### Work instructions
Output only the lines below from the one containing "Answer in <instances>...</instances>." to the one containing "Return results in", exactly as written, both ends kept.

(Source data)
"""

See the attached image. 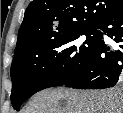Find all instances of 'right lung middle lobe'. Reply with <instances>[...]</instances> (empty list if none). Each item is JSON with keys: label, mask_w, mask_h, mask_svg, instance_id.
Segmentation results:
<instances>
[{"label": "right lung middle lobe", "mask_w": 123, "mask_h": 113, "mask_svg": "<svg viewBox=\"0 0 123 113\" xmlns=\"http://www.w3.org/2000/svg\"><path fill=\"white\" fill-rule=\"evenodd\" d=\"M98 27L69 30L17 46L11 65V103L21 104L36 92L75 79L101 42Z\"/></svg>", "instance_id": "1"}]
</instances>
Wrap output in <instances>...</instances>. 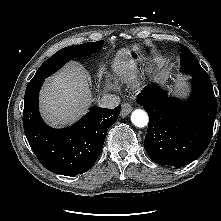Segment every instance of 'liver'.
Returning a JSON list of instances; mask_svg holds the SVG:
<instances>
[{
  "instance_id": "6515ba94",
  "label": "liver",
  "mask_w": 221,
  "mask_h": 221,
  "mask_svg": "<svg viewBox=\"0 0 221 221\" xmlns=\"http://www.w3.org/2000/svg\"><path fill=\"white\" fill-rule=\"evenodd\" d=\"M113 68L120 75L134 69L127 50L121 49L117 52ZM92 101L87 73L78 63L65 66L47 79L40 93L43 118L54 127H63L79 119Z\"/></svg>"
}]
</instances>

"""
"""

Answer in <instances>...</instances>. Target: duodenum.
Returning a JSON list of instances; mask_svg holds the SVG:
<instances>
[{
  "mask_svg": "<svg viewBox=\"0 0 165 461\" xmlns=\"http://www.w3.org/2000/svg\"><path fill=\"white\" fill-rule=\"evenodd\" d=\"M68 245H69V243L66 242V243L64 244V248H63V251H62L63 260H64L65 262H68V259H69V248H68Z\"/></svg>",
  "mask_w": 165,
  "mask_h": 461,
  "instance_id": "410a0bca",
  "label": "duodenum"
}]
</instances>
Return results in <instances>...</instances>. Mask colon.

"""
"""

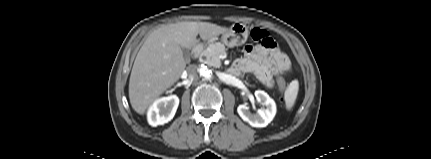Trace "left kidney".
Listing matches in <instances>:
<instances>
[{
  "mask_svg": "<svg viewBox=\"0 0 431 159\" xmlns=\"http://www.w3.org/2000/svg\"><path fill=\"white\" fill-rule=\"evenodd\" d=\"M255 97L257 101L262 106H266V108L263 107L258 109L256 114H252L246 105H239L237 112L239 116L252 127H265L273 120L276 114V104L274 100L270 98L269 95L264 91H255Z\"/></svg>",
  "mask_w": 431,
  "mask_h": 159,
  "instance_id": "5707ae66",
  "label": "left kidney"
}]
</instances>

"""

### Task answer
Answer in <instances>...</instances>. Target: duodenum.
Returning a JSON list of instances; mask_svg holds the SVG:
<instances>
[{
  "mask_svg": "<svg viewBox=\"0 0 165 461\" xmlns=\"http://www.w3.org/2000/svg\"><path fill=\"white\" fill-rule=\"evenodd\" d=\"M68 245H69V243L66 242V243L64 244V248H63V251H62L63 260H64L65 262H68V259H69V248H68Z\"/></svg>",
  "mask_w": 165,
  "mask_h": 461,
  "instance_id": "410a0bca",
  "label": "duodenum"
}]
</instances>
Return results in <instances>...</instances>. Mask colon.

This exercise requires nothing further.